[Goal of the exercise]: In the reply, include exactly the lines of the entries below from the first to the line with "The width and", that line included.
++++
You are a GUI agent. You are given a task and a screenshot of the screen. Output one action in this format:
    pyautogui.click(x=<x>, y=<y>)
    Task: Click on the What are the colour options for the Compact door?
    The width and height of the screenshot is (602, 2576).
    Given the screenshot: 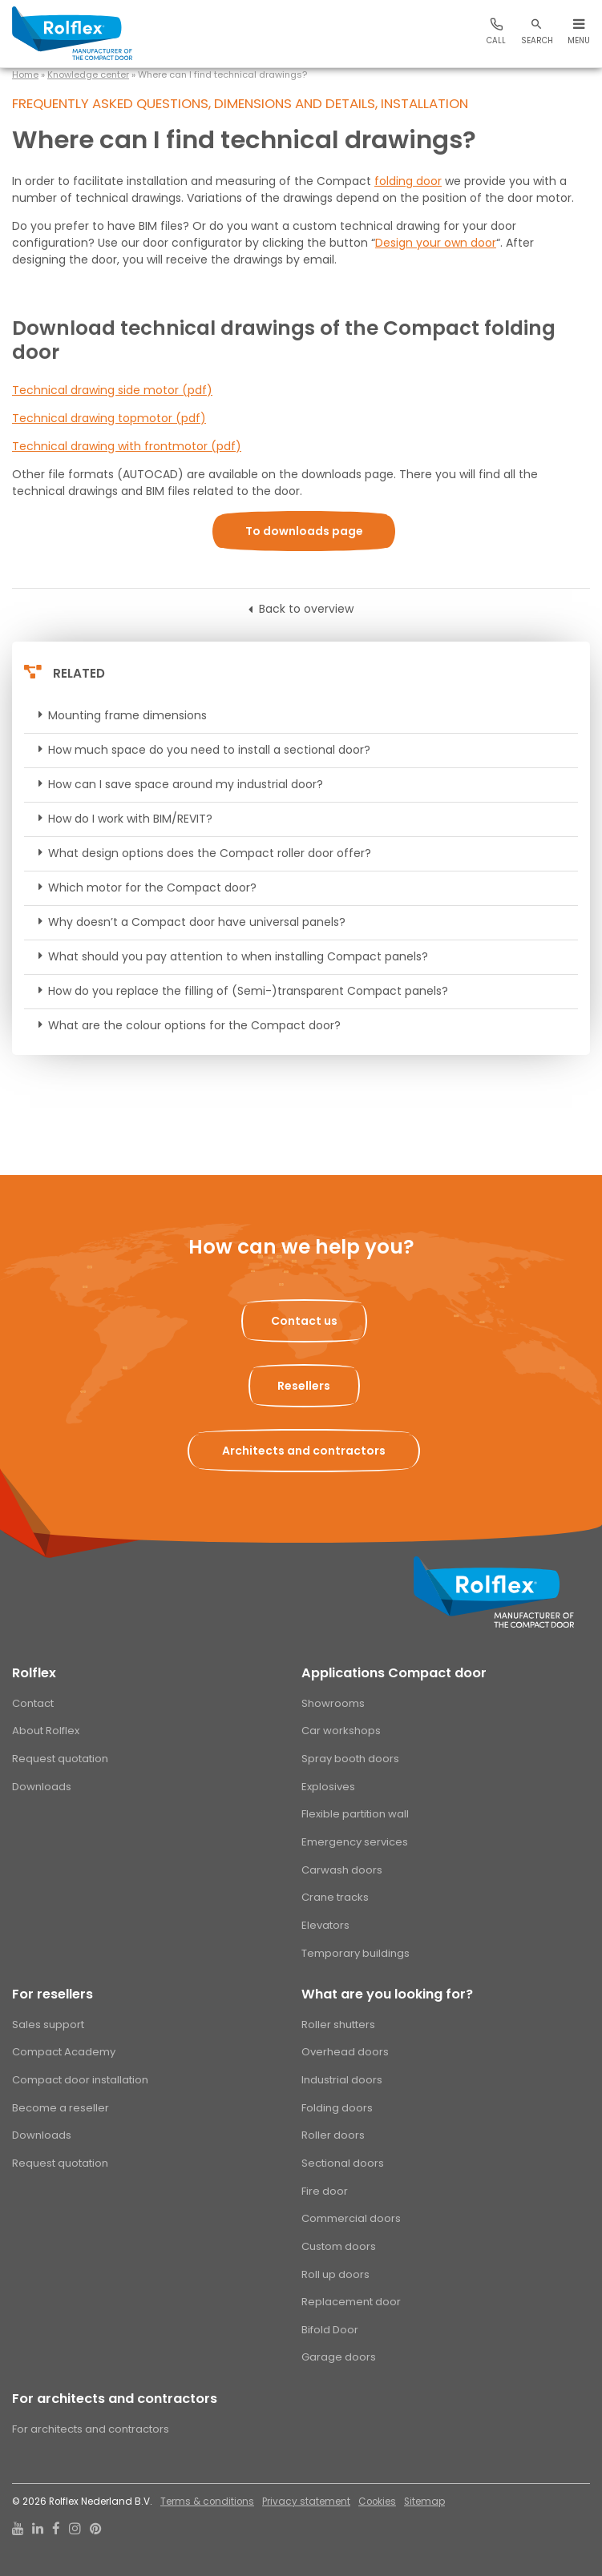 What is the action you would take?
    pyautogui.click(x=194, y=1025)
    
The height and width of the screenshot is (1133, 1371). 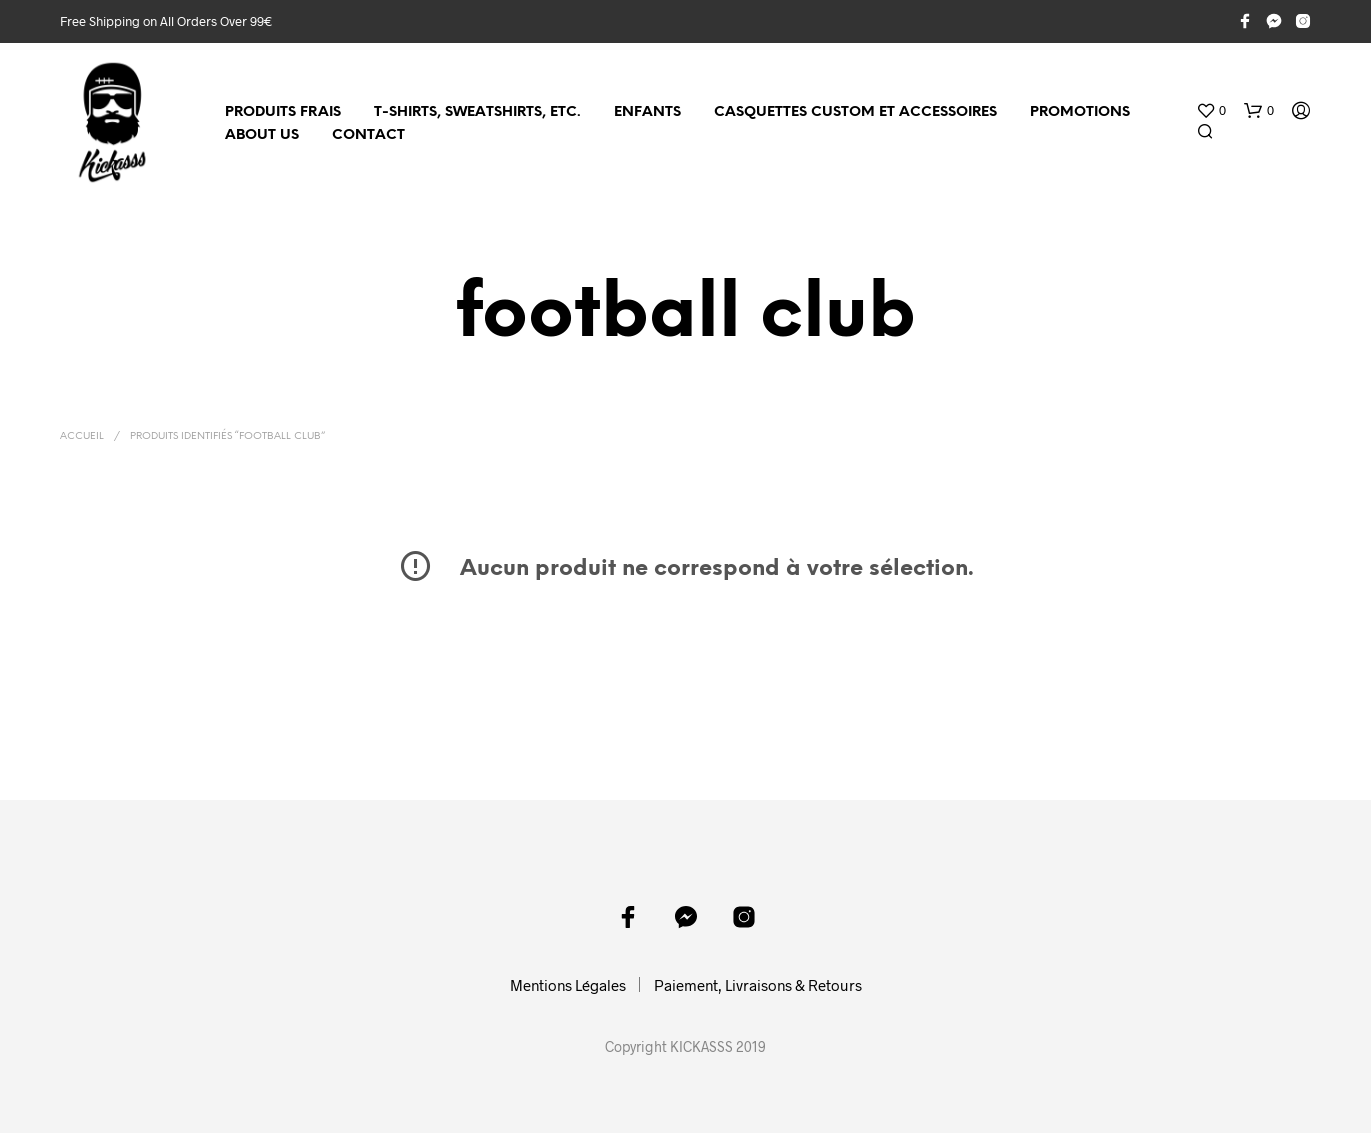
++++
[Answer for this exercise]:
You are a GUI agent. You are given a task and a screenshot of the screen. Output one action in this format:
    pyautogui.click(x=<x>, y=<y>)
    Task: Click on the What are the colour options for the Compact door?
    The width and height of the screenshot is (602, 2576).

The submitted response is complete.